_Aim of the task_
Return every record below exactly as written, but leave out the pictures.
....
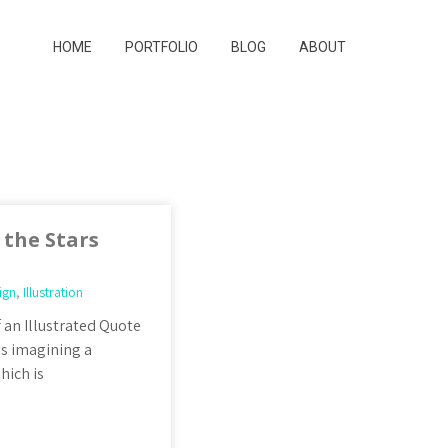
HOME
PORTFOLIO
BLOG
ABOUT
the Stars
ign
,
Illustration
 an Illustrated Quote
as imagining a
hich is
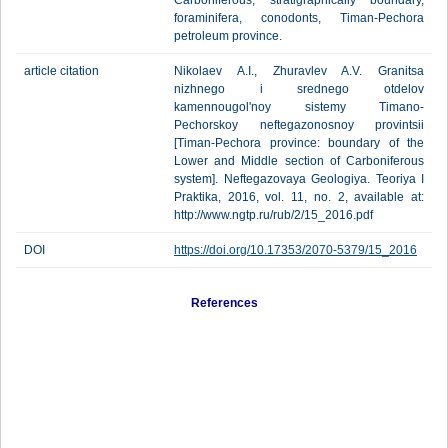
Carboniferous, stratigraphically boundary,
foraminifera, conodonts, Timan-Pechora
petroleum province.
article citation
Nikolaev A.I., Zhuravlev A.V. Granitsa
nizhnego i srednego otdelov
kamennougol'noy sistemy Timano-
Pechorskoy neftegazonosnoy provintsii
[Timan-Pechora province: boundary of the
Lower and Middle section of Carboniferous
system]. Neftegazovaya Geologiya. Teoriya I
Praktika, 2016, vol. 11, no. 2, available at:
http://www.ngtp.ru/rub/2/15_2016.pdf
DOI
https://doi.org/10.17353/2070-5379/15_2016
References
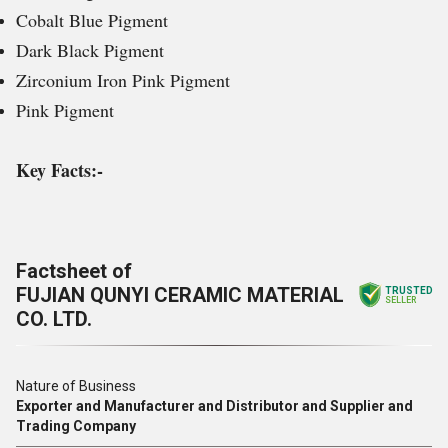
Cobalt Blue Pigment
Dark Black Pigment
Zirconium Iron Pink Pigment
Pink Pigment
Key Facts:-
Factsheet of
FUJIAN QUNYI CERAMIC MATERIAL
TRUSTED
SELLER
CO. LTD.
Nature of Business
Exporter and Manufacturer and Distributor and Supplier and
Trading Company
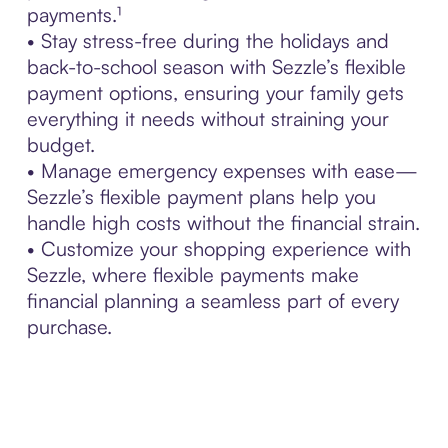
payments.¹
• Stay stress-free during the holidays and
back-to-school season with Sezzle’s flexible
payment options, ensuring your family gets
everything it needs without straining your
budget.
• Manage emergency expenses with ease—
Sezzle’s flexible payment plans help you
handle high costs without the financial strain.
• Customize your shopping experience with
Sezzle, where flexible payments make
financial planning a seamless part of every
purchase.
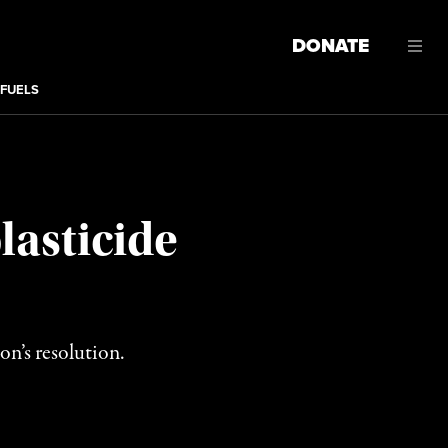
DONATE
 FUELS
lasticide
on’s resolution.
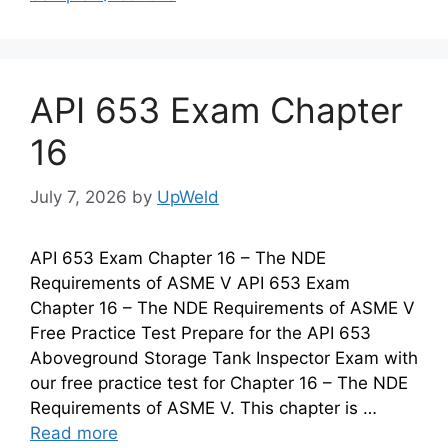
API 653 Exam Chapter
16
July 7, 2026
by
UpWeld
API 653 Exam Chapter 16 – The NDE
Requirements of ASME V API 653 Exam
Chapter 16 – The NDE Requirements of ASME V
Free Practice Test Prepare for the API 653
Aboveground Storage Tank Inspector Exam with
our free practice test for Chapter 16 – The NDE
Requirements of ASME V. This chapter is …
Read more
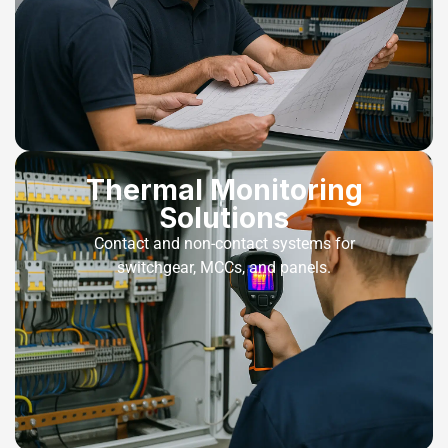
Thermal Monitoring
Solutions
Contact and non-contact systems for
switchgear, MCCs, and panels.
....
_Response to this task_
HOME
PORTFOLIO
BLOG
ABOUT
the Stars
ign
,
Illustration
 an Illustrated Quote
as imagining a
hich is
Carboniferous, stratigraphically boundary,
foraminifera, conodonts, Timan-Pechora
petroleum province.
article citation
Nikolaev A.I., Zhuravlev A.V. Granitsa
nizhnego i srednego otdelov
kamennougol'noy sistemy Timano-
Pechorskoy neftegazonosnoy provintsii
[Timan-Pechora province: boundary of the
Lower and Middle section of Carboniferous
system]. Neftegazovaya Geologiya. Teoriya I
Praktika, 2016, vol. 11, no. 2, available at:
http://www.ngtp.ru/rub/2/15_2016.pdf
DOI
https://doi.org/10.17353/2070-5379/15_2016
References
Cobalt Blue Pigment
Dark Black Pigment
Zirconium Iron Pink Pigment
Pink Pigment
Key Facts:-
Factsheet of
FUJIAN QUNYI CERAMIC MATERIAL
TRUSTED
SELLER
CO. LTD.
Nature of Business
Exporter and Manufacturer and Distributor and Supplier and
Trading Company
payments.¹
• Stay stress-free during the holidays and
back-to-school season with Sezzle’s flexible
payment options, ensuring your family gets
everything it needs without straining your
budget.
• Manage emergency expenses with ease—
Sezzle’s flexible payment plans help you
handle high costs without the financial strain.
• Customize your shopping experience with
Sezzle, where flexible payments make
financial planning a seamless part of every
purchase.
DONATE
 FUELS
lasticide
on’s resolution.
API 653 Exam Chapter
16
July 7, 2026
by
UpWeld
API 653 Exam Chapter 16 – The NDE
Requirements of ASME V API 653 Exam
Chapter 16 – The NDE Requirements of ASME V
Free Practice Test Prepare for the API 653
Aboveground Storage Tank Inspector Exam with
our free practice test for Chapter 16 – The NDE
Requirements of ASME V. This chapter is …
Read more
Thermal Monitoring
Solutions
Contact and non-contact systems for
switchgear, MCCs, and panels.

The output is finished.